When you select the strength at which you want to dominate, you have to be maniacally focused on being the best in the world. As you constantly re-think your own experience, you have to resist all temptation to indulge in the team’s growing list of additional needs.

Even if your superhuman strength shifts over time, that’s ok. As long as you are clear about why and consistent about where you invest, you can develop core competencies that keep you dominating for a very long time.

Focus The Rest
An important element of defining what you will do better than anyone else, is deciding what you aren’t going to do. It doesn’t mean you can ignore key functions required to make your business sustainable. It just means you’re going to be incredibly selective about what areas you gain competency. Just because you can hire someone to execute a new function, doesn’t mean you should.
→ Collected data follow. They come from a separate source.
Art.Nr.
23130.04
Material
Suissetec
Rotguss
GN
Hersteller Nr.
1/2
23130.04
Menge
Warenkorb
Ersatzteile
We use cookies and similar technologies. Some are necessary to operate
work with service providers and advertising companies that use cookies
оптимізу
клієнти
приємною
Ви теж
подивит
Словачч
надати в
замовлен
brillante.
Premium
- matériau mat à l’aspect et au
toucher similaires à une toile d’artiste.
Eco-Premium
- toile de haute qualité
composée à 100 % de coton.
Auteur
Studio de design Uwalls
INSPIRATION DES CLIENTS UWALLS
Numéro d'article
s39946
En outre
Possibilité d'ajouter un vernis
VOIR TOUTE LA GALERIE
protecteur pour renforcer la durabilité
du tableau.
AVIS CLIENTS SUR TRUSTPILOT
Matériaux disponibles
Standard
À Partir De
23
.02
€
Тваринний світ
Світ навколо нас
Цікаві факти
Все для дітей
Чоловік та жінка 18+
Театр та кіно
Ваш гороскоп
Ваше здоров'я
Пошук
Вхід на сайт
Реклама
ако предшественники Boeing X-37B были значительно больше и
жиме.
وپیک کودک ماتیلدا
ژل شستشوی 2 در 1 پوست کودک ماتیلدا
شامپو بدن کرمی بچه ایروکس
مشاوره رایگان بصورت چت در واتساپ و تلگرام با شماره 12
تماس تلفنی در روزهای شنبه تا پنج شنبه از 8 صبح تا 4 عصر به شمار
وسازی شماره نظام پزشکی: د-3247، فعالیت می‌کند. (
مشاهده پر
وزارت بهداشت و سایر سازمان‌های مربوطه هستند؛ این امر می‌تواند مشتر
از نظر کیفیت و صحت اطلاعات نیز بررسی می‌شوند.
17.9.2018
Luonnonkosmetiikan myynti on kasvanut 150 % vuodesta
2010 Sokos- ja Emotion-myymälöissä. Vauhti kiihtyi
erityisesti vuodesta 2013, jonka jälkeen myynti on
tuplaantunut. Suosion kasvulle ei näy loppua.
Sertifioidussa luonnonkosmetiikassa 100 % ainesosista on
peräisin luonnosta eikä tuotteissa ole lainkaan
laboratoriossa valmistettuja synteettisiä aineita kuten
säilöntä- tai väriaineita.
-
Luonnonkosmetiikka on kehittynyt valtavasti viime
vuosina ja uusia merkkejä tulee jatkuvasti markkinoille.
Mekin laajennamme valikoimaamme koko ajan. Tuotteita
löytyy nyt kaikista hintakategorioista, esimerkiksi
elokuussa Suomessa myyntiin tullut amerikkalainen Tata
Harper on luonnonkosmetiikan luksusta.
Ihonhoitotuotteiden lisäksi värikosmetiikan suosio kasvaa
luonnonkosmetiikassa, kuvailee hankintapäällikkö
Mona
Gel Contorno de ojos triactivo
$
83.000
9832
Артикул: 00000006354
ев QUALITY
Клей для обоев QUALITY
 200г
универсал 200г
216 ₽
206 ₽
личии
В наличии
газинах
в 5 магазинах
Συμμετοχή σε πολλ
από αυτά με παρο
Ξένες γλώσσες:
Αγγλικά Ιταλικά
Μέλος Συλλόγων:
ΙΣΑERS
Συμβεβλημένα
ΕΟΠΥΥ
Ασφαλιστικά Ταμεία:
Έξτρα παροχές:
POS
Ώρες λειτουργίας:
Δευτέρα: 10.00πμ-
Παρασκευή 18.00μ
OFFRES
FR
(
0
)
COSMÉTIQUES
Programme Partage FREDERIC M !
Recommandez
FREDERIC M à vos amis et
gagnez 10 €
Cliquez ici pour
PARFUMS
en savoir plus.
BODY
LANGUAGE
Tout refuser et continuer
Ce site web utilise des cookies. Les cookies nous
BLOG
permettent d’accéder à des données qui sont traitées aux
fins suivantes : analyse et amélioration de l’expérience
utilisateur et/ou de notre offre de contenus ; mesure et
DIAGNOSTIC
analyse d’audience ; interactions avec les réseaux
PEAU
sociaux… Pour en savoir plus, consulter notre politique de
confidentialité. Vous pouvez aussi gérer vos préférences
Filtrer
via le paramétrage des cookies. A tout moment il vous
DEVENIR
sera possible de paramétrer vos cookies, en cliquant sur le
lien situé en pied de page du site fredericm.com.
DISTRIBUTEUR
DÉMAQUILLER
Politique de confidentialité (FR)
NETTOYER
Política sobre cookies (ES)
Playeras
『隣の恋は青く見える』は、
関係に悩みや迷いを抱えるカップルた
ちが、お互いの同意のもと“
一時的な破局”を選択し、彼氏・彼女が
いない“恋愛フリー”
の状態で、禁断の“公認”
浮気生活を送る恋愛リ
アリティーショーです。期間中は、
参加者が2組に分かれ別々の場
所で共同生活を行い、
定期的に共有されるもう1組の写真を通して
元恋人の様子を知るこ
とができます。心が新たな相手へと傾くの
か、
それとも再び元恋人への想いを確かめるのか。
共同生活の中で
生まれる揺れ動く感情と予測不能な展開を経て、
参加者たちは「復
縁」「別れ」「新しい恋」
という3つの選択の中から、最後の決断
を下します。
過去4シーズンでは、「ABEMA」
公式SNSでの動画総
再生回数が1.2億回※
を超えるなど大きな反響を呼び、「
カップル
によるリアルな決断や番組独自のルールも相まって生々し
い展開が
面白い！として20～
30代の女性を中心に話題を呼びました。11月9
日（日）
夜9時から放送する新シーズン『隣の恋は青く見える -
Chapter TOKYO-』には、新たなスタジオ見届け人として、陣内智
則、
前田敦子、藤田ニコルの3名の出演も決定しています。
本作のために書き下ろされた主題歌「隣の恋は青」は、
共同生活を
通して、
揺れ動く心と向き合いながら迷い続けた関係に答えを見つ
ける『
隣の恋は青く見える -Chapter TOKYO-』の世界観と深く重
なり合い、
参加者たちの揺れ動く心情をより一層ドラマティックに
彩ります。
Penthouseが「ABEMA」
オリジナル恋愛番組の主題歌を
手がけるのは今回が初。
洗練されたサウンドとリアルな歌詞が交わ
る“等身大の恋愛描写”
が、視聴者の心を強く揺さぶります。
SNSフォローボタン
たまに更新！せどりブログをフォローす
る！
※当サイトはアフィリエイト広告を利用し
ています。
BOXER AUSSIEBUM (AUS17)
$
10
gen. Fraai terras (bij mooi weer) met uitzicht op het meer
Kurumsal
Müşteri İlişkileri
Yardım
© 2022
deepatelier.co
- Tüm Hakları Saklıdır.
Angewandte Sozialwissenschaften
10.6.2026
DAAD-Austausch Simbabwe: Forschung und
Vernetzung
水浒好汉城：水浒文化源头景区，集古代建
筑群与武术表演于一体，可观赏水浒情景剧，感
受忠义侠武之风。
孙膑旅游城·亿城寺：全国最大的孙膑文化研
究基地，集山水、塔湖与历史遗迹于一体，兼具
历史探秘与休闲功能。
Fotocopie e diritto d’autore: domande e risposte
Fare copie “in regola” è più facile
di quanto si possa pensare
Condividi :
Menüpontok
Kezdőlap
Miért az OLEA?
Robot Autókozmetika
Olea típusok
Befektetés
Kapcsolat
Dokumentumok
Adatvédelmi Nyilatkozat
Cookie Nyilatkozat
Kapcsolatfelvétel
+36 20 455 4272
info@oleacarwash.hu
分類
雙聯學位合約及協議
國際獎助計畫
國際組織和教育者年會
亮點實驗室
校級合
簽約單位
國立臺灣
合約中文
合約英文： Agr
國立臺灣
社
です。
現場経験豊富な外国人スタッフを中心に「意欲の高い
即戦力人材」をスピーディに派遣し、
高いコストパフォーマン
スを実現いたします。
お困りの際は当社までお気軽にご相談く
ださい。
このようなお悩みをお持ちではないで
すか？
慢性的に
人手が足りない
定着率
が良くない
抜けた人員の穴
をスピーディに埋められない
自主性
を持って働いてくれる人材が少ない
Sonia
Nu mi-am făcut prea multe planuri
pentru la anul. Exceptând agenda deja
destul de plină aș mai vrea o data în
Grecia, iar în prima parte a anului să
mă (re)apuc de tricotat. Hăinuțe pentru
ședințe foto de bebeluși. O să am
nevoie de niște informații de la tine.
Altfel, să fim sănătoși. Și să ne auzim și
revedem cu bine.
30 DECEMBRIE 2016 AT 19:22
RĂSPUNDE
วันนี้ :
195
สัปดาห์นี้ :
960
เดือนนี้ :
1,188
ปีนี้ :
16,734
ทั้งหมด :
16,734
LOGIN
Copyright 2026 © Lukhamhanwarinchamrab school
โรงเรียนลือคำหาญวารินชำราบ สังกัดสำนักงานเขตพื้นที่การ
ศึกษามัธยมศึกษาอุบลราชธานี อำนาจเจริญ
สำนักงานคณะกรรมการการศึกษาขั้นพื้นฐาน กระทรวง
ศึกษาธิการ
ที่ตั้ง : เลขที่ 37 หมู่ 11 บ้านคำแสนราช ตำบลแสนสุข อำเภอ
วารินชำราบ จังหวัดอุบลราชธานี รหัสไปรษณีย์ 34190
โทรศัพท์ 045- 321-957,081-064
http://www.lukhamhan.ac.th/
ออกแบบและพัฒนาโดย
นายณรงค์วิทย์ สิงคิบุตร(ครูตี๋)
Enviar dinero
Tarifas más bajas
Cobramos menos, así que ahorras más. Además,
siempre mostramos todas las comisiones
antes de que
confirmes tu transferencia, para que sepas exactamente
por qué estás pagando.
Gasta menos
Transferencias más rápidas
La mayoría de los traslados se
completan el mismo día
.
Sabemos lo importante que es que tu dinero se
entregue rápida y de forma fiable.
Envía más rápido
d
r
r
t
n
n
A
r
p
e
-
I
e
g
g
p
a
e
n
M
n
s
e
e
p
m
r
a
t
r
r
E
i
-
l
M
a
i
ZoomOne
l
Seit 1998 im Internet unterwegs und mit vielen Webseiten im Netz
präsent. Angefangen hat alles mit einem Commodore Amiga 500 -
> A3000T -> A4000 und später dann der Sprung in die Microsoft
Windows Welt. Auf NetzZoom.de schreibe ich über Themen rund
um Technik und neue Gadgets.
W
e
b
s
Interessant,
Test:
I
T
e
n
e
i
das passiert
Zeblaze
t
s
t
Beats headphones is a fantastic example. Focused on brand, they partnered with Monster, whose expertise in manufacturing and retail was the perfect complement. It would have been easy for Beats to spend countless cycles finding their own supplier, building retail distribution, learning how to execute in store, etc. But they didn’t. Instead they found a partner who overnight enabled them to blow past Skullcandy, Sony, Phillips, and every headphone maker in between.

Nixon watches, a $400M company that few in Silicon Valley have ever paid attention to, sold their business early on to Billabong. This enabled the founders to focus on their brand and product offering as the company leveraged Billabong’s capital and reach to scale their business. Eventually buying the company back, Nixon took a unique path to market.

Several successful software startups have followed a similar journey. Instagram relied on Facebook for distribution. Pandora built their customers on the back of Apple. Twitter accelerated their growth with a robust developer network. Kickstarter created a network effect with every project shared on its platform. Amazon’s marketplace encouraged 3rd party sellers to promote the platform, driving more customers back to Amazon.

Being the best in the world at product, distribution, marketing, systems, and service isn’t possible. But deciding what you don’t invest in enables you to preserve the few resources you have to be remembered for one thing.

Conclusion
Resisting the temptation to build is hard. I meet plenty of entrepreneurs who think they need to hire someone to solve their problem. I understand, because I tried to solve my problems at Contour the same way. I hired people.

Without a clear understanding of what we were going to be the best in the world at, we did a little bit of everything. Solving our problems by doing instead of thinking, we built a nice company that didn’t survive the marketing domination of our competitor.

Be incredibly amazing at one thing and the rest will work itself out.